Firstly, the International Organisation of Legal Metrology is responsible for establishing the legal metrology requirements for packaged products labelled in constant quantities.

On a second level, the European Union promotes directives concerning nominal quantities for packaged products, sets tolerances, maximum permissible errors and the mandatory use of metrologically controlled instruments.

Finally, the government of each country decrees laws that respect these European directives.
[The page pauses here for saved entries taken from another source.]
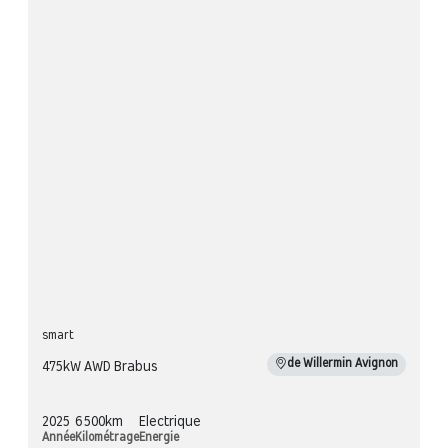
smart
de Willermin Avignon
475kW AWD Brabus
2025
6 500km
Electrique
Année
Kilométrage
Energie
In our case, these are the Royal Decrees, which must be complied with by all packagers and manufacturers in Spain.

How is compliance with these requirements regulated?
Some of the regulations affecting packers are as follows:
RD 1801/2008
For the packager, one of the most important rules is RD 1801/2008, with regulations concerning nominal quantities for packaged products and the control of their actual content.

- To establish rules on nominal quantities for products put into packaging.
- To set content tolerances.
- To set maximum permissible errors.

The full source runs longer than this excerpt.